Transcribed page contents
+++

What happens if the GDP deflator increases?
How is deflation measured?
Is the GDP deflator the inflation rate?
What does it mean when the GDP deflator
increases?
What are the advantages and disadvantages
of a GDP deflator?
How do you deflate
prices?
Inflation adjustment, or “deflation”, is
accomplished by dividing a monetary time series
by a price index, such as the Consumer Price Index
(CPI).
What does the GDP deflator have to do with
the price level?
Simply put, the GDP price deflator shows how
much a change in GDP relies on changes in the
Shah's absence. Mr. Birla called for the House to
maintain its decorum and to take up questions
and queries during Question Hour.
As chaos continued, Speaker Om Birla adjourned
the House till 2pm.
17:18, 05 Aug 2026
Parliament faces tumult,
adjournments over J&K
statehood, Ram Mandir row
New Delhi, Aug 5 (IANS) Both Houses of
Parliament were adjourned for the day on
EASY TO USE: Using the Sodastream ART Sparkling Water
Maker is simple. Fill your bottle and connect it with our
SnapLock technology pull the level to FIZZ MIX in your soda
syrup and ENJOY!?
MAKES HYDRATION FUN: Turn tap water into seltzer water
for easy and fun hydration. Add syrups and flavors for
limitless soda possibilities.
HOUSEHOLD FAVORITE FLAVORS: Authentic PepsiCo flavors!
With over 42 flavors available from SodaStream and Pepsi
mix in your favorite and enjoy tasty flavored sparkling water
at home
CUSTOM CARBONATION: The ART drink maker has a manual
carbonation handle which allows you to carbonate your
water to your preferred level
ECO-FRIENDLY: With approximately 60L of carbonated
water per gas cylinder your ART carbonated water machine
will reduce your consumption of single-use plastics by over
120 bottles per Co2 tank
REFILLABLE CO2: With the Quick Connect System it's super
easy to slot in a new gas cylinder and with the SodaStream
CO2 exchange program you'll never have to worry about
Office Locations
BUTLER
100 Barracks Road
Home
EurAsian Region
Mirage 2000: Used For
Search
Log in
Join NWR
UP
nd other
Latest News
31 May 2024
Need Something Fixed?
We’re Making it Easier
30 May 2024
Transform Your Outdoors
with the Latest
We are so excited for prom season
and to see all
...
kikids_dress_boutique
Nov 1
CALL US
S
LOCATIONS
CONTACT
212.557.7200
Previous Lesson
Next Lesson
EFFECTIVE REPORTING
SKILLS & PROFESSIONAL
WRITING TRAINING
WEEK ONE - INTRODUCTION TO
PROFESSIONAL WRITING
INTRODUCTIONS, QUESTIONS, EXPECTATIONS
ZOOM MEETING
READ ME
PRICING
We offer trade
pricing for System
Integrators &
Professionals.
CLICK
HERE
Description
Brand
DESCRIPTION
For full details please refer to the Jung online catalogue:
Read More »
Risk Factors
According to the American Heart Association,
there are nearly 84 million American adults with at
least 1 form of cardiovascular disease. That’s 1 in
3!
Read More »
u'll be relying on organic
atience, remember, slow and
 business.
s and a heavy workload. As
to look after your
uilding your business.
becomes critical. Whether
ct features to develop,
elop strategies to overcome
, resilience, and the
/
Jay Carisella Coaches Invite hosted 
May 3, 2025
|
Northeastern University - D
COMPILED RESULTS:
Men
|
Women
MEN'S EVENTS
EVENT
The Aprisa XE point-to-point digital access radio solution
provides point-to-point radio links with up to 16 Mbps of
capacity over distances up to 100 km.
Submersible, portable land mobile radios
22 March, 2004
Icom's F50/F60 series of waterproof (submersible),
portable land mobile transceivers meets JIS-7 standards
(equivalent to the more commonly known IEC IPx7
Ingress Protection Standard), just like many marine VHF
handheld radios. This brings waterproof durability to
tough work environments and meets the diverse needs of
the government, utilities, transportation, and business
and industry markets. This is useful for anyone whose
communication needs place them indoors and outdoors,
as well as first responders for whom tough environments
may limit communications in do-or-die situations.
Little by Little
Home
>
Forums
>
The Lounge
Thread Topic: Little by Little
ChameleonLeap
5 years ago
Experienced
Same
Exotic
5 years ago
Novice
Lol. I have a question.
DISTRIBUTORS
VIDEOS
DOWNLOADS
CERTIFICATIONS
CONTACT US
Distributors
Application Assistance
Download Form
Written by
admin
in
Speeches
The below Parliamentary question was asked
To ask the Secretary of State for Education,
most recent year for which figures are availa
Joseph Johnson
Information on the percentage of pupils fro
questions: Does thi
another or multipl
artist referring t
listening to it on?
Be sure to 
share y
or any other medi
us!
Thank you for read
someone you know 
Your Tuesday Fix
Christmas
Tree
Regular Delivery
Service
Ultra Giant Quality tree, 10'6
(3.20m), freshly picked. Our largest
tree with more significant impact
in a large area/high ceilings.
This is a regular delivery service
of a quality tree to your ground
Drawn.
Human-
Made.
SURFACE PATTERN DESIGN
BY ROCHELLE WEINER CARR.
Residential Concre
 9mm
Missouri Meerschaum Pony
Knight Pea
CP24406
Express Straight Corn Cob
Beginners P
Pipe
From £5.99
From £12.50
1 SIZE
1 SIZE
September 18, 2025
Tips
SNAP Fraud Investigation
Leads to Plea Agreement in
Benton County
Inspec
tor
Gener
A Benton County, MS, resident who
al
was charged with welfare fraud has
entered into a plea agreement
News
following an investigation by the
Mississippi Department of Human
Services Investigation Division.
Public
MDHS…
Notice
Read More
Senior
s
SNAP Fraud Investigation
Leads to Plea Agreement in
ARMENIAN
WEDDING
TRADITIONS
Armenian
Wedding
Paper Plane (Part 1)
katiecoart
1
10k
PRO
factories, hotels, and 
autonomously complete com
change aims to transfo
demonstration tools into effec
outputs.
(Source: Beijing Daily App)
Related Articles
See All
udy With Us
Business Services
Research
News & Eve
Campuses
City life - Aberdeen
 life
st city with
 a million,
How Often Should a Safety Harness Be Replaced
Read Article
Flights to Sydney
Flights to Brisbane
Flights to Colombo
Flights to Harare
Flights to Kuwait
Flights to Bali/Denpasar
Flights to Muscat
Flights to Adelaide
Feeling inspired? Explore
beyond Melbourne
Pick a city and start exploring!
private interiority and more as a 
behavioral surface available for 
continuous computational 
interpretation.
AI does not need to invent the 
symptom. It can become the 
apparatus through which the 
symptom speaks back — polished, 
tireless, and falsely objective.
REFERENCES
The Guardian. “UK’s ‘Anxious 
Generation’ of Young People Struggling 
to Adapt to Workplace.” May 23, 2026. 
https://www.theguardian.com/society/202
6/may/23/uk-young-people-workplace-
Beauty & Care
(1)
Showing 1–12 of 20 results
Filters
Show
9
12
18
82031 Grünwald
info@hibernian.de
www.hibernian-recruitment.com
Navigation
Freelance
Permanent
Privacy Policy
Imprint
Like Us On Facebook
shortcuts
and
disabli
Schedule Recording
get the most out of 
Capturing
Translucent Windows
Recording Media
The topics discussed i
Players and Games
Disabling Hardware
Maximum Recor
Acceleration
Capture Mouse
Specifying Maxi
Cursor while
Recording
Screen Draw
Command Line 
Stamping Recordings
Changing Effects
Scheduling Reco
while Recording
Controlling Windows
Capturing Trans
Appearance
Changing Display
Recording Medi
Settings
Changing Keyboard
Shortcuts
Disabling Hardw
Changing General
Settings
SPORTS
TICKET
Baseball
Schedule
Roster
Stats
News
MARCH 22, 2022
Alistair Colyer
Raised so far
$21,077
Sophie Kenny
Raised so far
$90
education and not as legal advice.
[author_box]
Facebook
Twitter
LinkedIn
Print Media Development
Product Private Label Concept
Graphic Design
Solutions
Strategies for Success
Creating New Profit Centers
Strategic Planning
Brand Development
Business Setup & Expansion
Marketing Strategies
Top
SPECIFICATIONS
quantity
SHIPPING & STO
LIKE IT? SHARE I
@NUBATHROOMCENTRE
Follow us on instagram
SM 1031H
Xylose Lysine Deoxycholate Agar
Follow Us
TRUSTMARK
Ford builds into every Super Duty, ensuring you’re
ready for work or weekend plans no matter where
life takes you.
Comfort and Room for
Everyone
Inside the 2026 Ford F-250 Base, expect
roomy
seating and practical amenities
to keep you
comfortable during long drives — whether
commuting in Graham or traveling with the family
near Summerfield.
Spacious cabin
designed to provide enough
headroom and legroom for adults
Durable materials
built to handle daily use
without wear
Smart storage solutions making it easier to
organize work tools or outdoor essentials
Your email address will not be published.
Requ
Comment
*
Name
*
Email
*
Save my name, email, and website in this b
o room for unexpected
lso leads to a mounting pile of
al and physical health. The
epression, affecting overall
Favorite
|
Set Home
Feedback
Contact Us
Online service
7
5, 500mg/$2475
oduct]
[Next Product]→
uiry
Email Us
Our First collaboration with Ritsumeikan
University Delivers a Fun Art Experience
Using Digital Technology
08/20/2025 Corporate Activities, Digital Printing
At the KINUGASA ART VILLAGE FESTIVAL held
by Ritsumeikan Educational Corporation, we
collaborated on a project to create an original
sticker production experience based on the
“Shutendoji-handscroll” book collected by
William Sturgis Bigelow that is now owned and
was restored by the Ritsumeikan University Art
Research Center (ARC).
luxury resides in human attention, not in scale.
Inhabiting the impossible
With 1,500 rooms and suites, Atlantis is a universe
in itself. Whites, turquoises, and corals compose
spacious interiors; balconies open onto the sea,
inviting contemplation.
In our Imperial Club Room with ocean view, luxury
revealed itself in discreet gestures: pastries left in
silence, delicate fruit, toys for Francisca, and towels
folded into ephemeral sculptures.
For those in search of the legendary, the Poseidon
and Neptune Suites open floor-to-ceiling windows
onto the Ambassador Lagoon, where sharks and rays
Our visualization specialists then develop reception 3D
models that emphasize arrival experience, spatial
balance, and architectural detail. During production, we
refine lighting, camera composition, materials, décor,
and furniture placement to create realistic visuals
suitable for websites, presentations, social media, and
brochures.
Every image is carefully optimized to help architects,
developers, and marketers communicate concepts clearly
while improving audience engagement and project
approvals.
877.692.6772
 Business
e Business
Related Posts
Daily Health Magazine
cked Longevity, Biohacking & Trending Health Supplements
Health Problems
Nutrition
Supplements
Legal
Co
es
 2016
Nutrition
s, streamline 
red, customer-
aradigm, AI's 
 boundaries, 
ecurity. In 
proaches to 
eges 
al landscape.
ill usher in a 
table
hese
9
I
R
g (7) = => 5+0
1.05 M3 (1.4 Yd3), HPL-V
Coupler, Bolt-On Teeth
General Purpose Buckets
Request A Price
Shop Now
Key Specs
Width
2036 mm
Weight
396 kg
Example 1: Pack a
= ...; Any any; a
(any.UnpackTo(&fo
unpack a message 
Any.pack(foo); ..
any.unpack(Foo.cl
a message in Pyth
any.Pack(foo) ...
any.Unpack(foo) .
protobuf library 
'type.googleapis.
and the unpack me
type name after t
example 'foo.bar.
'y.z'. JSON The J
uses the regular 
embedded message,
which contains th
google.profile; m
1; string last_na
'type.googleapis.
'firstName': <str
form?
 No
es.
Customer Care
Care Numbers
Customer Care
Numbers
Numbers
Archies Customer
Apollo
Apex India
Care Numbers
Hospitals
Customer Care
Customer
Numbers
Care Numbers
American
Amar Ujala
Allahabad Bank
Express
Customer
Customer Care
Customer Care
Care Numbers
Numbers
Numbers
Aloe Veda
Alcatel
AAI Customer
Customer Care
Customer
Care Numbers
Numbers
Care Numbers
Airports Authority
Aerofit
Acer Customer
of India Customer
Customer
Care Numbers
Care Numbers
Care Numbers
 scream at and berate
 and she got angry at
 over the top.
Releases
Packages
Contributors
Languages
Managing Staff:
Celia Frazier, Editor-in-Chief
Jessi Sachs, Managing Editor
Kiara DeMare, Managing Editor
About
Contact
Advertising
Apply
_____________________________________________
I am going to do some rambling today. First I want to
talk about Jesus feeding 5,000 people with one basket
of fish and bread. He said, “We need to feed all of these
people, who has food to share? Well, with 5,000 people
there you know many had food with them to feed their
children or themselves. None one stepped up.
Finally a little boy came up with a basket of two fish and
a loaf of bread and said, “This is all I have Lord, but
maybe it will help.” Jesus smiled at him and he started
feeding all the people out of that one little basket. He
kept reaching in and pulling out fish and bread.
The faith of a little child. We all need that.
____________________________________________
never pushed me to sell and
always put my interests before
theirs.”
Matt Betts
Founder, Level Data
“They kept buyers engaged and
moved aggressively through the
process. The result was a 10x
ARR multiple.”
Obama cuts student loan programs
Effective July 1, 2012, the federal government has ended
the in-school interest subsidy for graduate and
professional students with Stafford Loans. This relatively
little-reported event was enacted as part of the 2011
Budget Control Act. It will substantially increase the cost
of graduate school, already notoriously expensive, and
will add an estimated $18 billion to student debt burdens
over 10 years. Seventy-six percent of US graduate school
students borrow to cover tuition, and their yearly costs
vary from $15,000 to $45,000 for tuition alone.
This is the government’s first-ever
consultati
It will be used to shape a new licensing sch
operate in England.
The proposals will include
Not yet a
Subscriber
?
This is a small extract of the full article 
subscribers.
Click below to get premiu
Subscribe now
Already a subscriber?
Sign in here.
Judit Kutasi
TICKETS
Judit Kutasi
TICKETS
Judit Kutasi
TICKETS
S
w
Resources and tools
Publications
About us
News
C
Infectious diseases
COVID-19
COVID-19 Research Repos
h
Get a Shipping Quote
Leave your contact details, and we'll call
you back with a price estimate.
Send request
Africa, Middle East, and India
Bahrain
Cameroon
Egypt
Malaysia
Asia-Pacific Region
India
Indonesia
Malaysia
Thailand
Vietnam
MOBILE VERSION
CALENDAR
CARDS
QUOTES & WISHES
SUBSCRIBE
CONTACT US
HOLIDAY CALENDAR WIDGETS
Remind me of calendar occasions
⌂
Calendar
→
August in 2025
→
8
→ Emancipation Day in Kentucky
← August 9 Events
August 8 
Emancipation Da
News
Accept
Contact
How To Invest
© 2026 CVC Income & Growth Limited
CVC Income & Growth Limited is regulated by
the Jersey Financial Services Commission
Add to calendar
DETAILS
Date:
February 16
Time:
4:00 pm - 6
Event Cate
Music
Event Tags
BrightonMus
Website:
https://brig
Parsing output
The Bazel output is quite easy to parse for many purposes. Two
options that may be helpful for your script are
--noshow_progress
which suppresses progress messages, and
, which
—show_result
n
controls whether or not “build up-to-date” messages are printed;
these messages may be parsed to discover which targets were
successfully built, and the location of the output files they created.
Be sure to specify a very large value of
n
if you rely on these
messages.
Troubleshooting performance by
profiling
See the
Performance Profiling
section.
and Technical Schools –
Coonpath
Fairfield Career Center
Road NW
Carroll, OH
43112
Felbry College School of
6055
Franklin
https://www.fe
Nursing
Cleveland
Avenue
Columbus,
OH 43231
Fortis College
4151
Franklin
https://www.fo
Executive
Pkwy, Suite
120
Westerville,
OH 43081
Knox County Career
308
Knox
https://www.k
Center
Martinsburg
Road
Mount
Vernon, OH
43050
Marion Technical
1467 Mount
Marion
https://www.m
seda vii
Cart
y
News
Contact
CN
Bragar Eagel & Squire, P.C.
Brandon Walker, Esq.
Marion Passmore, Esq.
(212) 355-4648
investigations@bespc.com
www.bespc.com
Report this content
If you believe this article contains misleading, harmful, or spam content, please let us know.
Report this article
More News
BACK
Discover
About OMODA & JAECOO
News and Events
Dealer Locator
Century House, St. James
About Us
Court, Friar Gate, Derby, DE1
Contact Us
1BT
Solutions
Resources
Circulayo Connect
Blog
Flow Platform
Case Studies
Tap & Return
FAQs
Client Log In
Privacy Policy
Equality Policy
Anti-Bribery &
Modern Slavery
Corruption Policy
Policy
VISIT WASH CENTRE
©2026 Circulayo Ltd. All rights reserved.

+++

WHAT YOU HAVE TO DO - From the data above, output exactly the lines between the one containing "these messages may" and the one containing "Felbry College School of", counting both of them.

REPLY -
these messages may be parsed to discover which targets were
successfully built, and the location of the output files they created.
Be sure to specify a very large value of
n
if you rely on these
messages.
Troubleshooting performance by
profiling
See the
Performance Profiling
section.
and Technical Schools –
Coonpath
Fairfield Career Center
Road NW
Carroll, OH
43112
Felbry College School of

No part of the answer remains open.